KPMG, in its report ‘COVID-19: Valuations in the current environment named energy, financials and industrials sectors as the most impacted sectors. While low oil prices coupled with a prospect of low energy demand impacted the energy sector, the deferring of payments by businesses and individuals may potentially lead up to NPAs impacting the financial sector. The Industrials sector must deal with global supply chain disruptions along with volatile demand, KPMG analysts said.

On consumer sector, the KPMG experts noted the sector is facing a mixed response as e-commerce picking up but the traditional way of retail shopping getting impacted. Logistics and supply chain issues to be sorted out in the short run.

Global attempts to limit the spread of the COVID-19 novel coronavirus come with unprecedented social and community dislocation. An extended period of economic downturn and profound disruption to established business and financial systems is likely. More immediately, for investors, is the challenge of finalising or revisiting carrying values for their investments as at 31 March 2020, the KPMG report said.

‘At KPMG, we believe any adjustment to value should be assessed on an individual investment basis. To help you set or revisit your carrying values as at 31 March 2020, we have identified the top considerations for assessing the extent of the value impact on individual assets, as well as the implications for equity returns, Venkatesh Krishnaswamy, Partner, Head of Advisory, KPMG in Qatar said.

‘We expect a potential two-to-four month broad ‘lock down by the governments to arrest the spread of COVID-19. We are already seeing China starting to re-engage its factories, two months after its initial lock-down measures. From that point, there will be a period in which to return to previous activity levels or, in some sectors, to establish a new normal. The shape of this return, whether an optimistic ‘V shape; a more realistic ‘U shape or a more concerning ‘L shape, will be a major contributor to the overall value impact on investments. It will also influence the timing of recovery in the equity markets in general, he said.

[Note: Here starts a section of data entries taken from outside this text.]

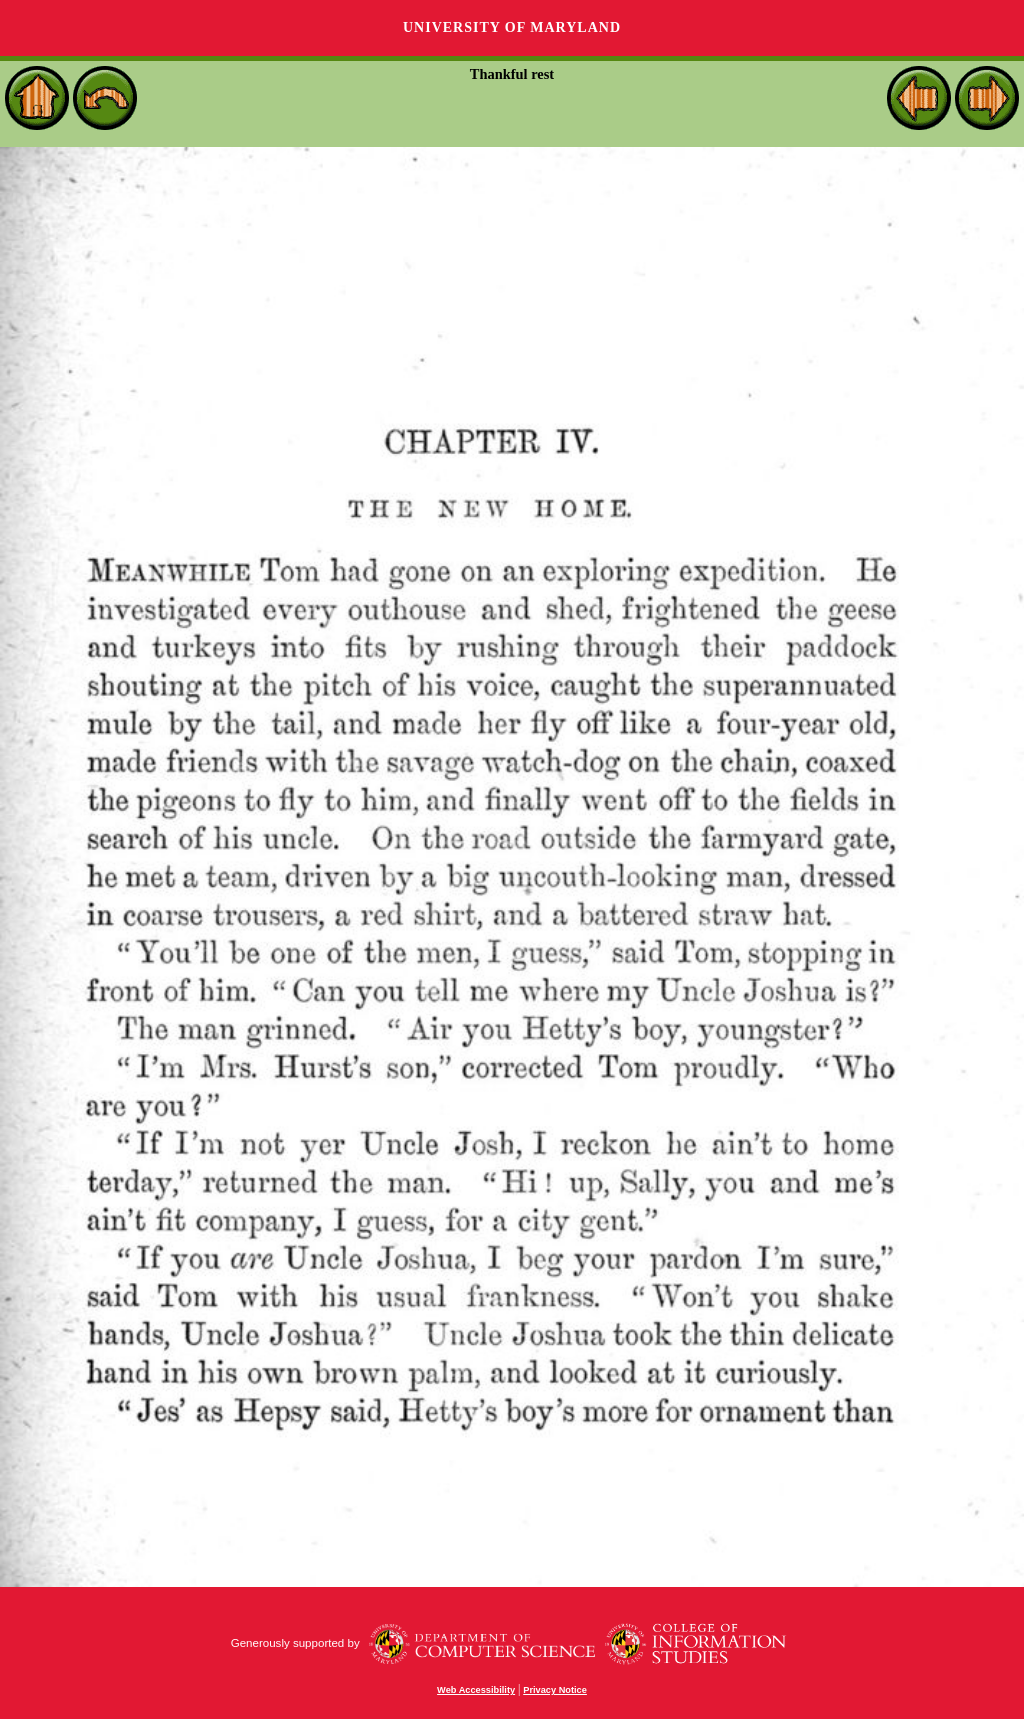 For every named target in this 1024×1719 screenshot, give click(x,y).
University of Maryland (512, 27)
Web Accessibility (476, 1690)
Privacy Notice (555, 1690) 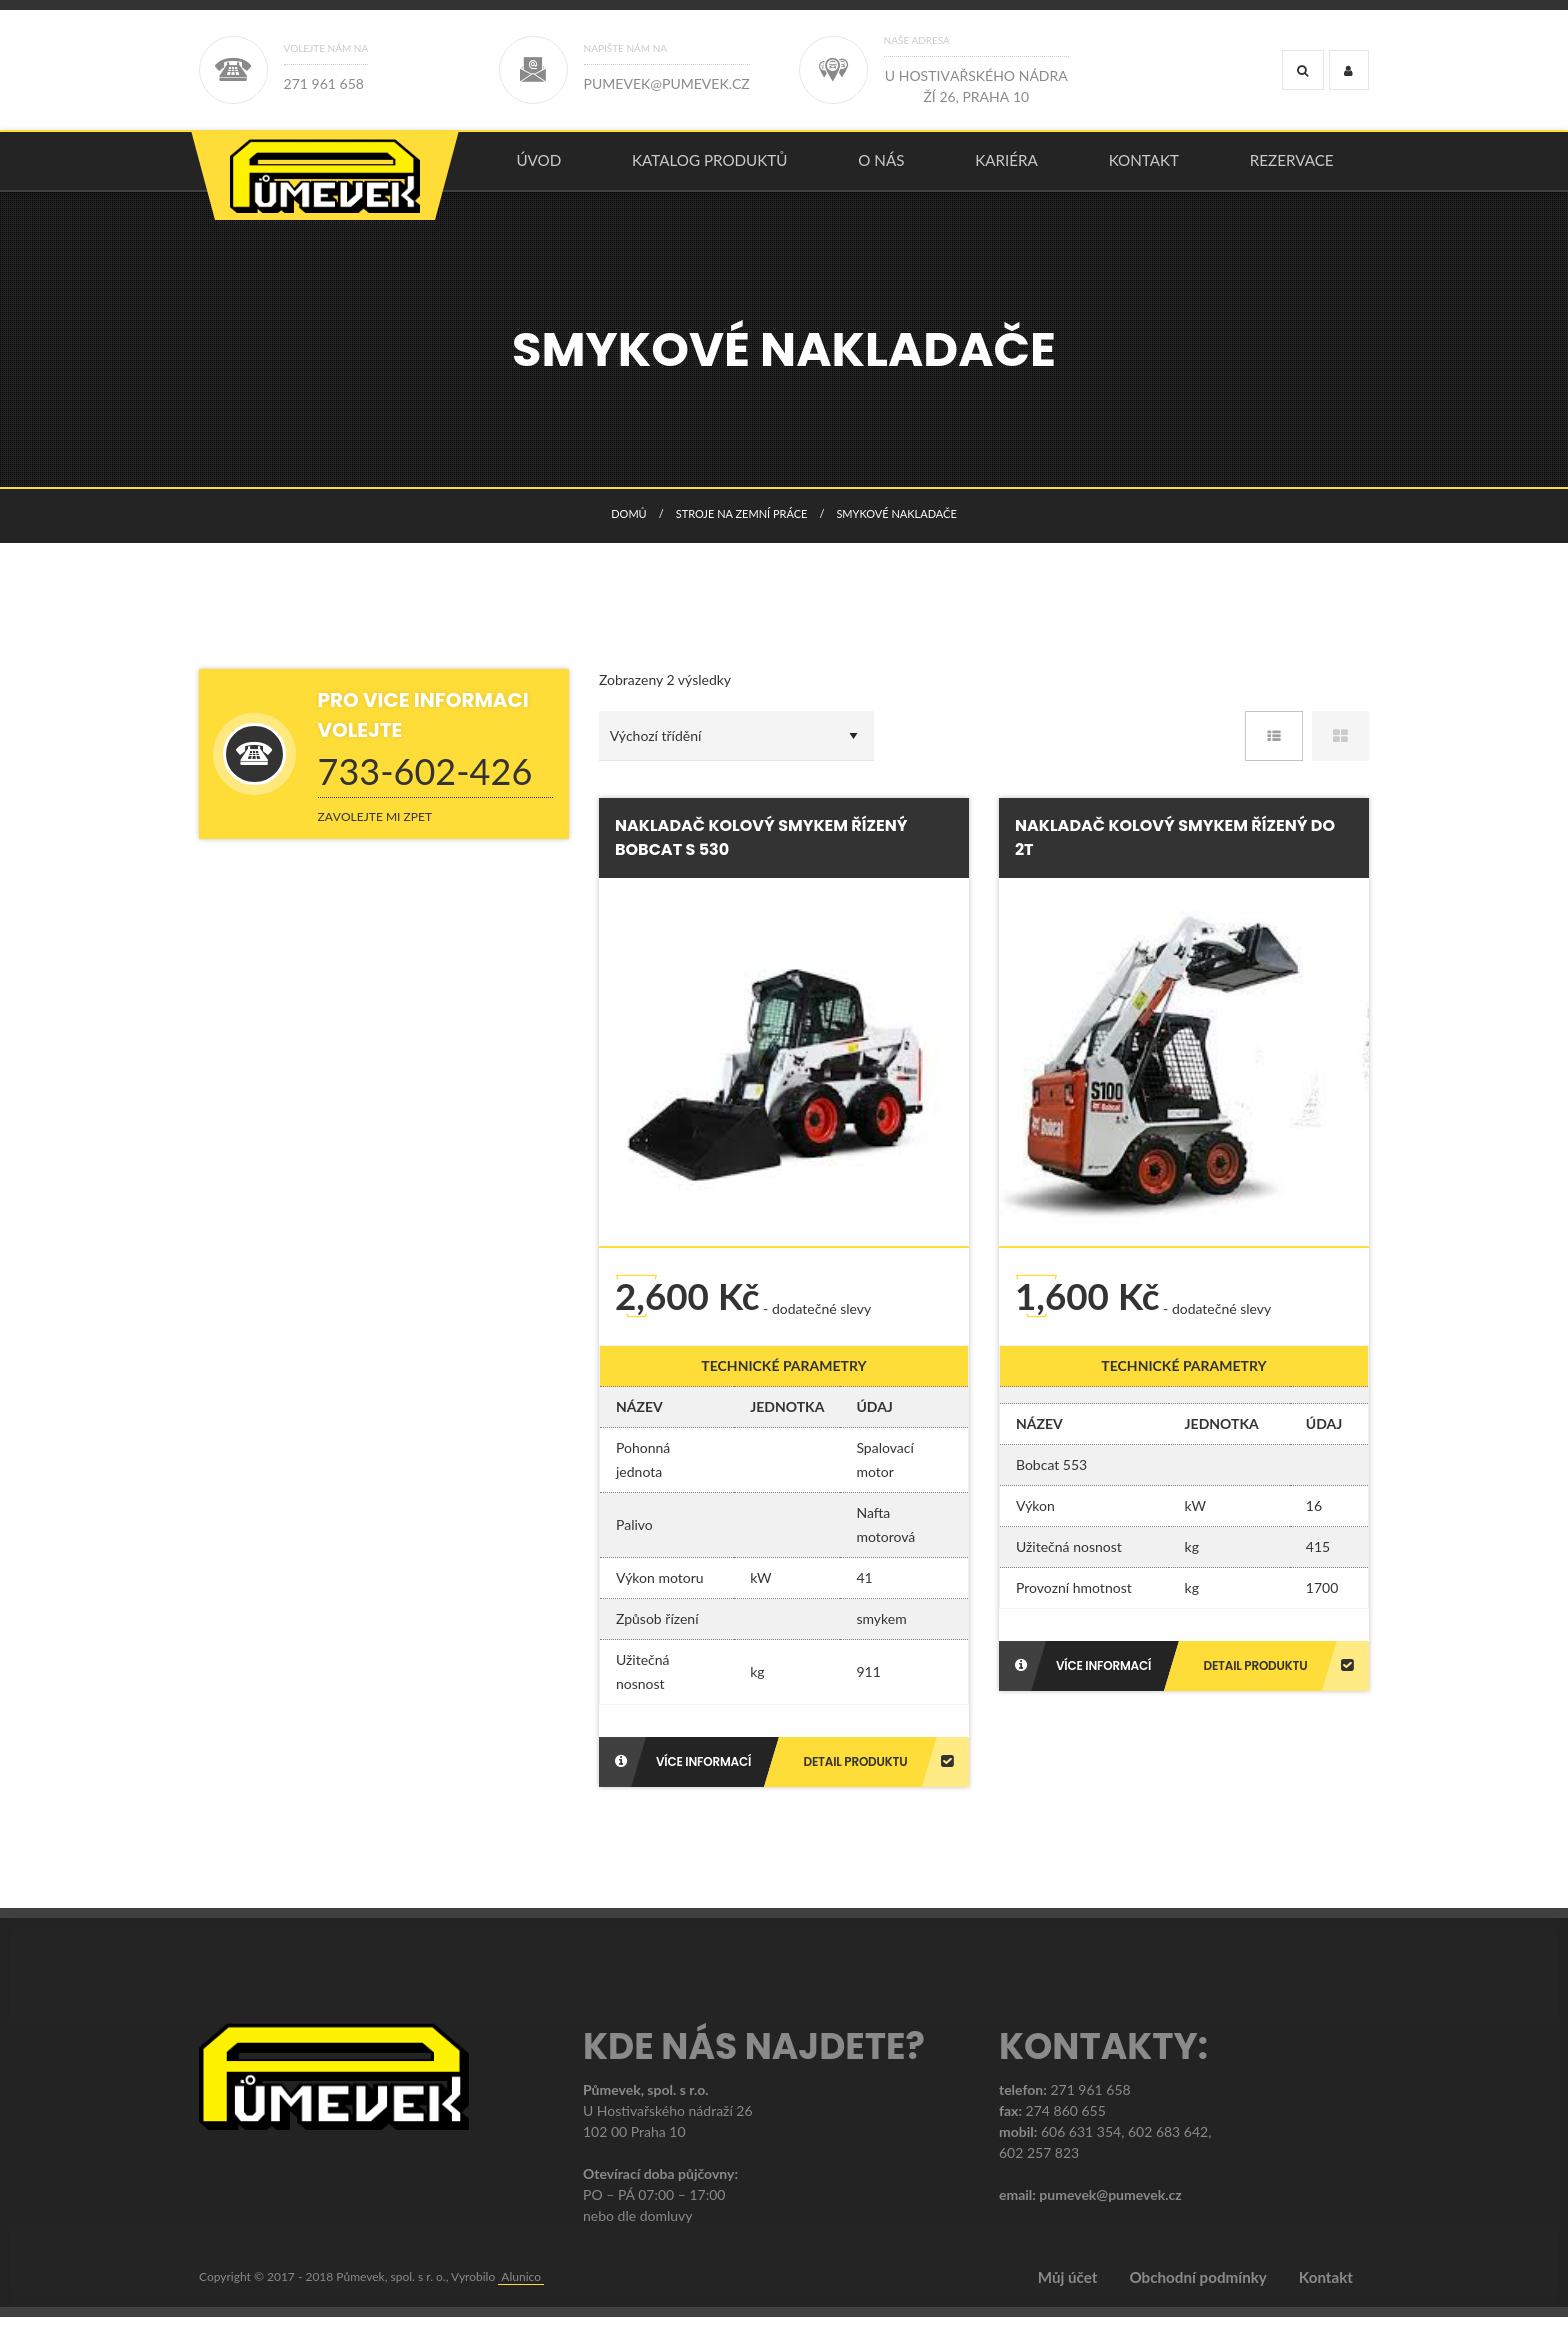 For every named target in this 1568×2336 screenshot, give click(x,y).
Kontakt (1144, 169)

The success of global governments’ stimulus measures, designed to support industries and individuals in negotiating the downturn, will contribute to the speed of recovery. In Qatar, the government has announced a QR5bn ($20.5bn) stimulus package to the private sector. However, though these measures may soften the immediate impact, the cost of funding them is likely to create a prolonged and longer-term drag on economic performance.

KPMG urged investors who do not participate ordinarily in quarterly valuation cycles to take a more frequent approach to valuations during this period. It also advised all investors to initiate reforecasting and valuation processes earlier than usual.

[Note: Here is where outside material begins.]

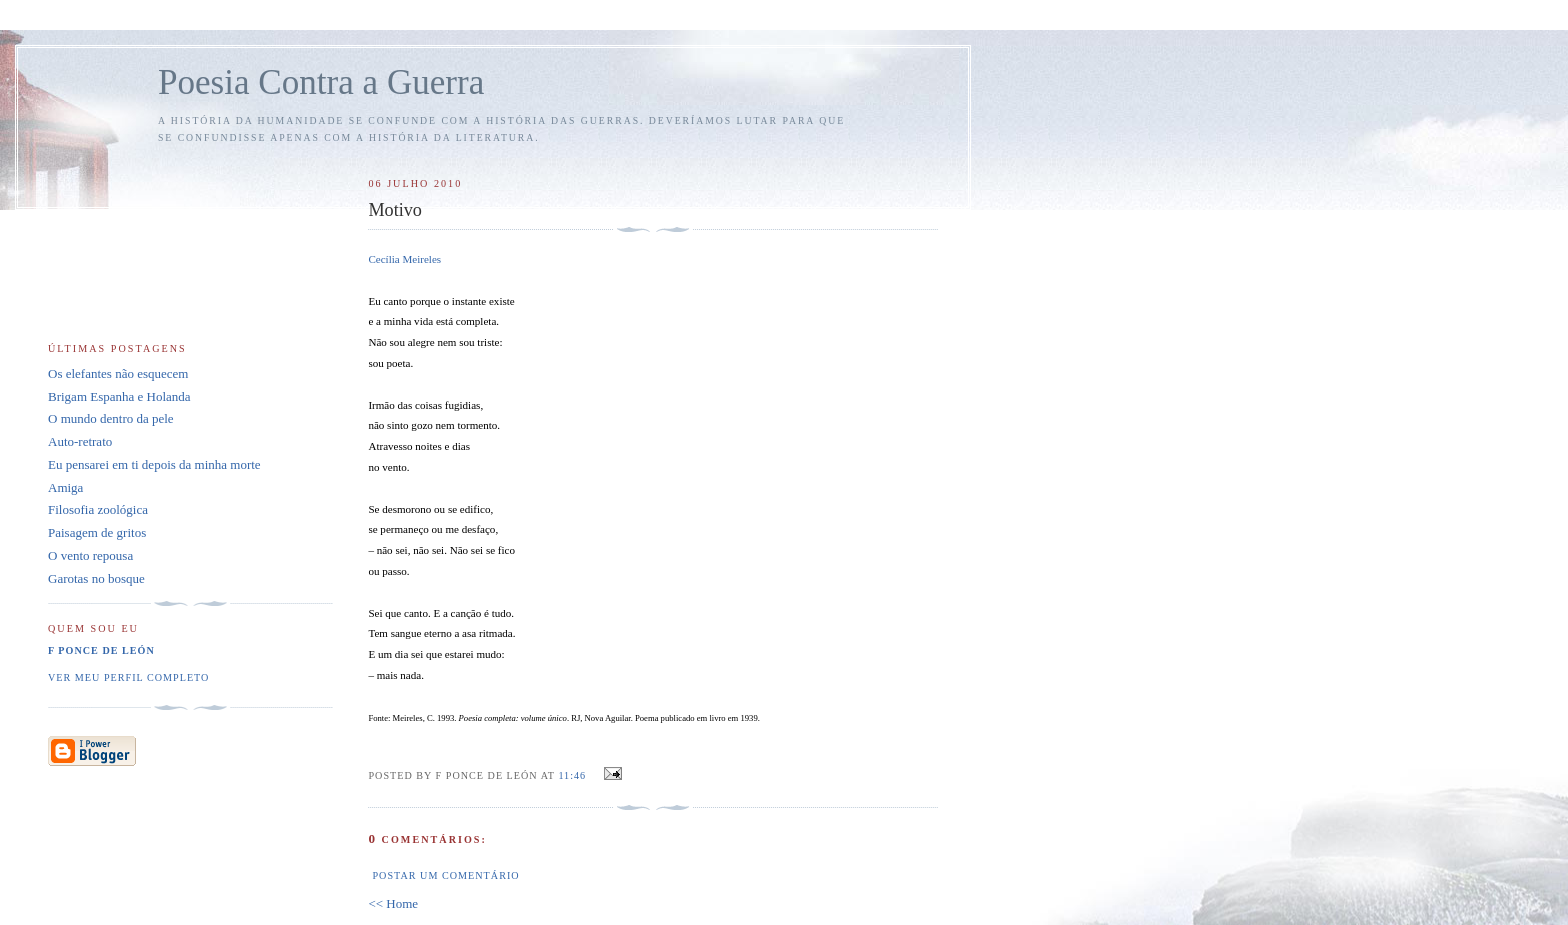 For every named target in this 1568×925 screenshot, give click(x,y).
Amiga (65, 487)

Impairment assessments will come under scrutiny in forthcoming audit processes. Evidence that the underlying financial information is prepared on a reasonable and supportable basis will be critical. Auditors will expect investors to demonstrate an appropriate balance of risk assessment between the discount rate and cash flows.

KPMG analysts noted that equity markets have declined substantially from their peaks in early 2020. Commenting on Qatari market, they said: ‘Between 1 January 2017 and 31 December 2017, Qatar Exchange Index declined by 18.3 percent due to the geopolitical situation in the region. Subsequently, the Qatar Exchange Index recovered and increased by 20.8 percent in 2018 and 1.2 percent in 2019. As at 31 March 2020, Qatar Exchange Index has declined by 21.3 percent since 1 January 2020. For this reason, the need for adjustments based on a short period of market volatility shall be considered.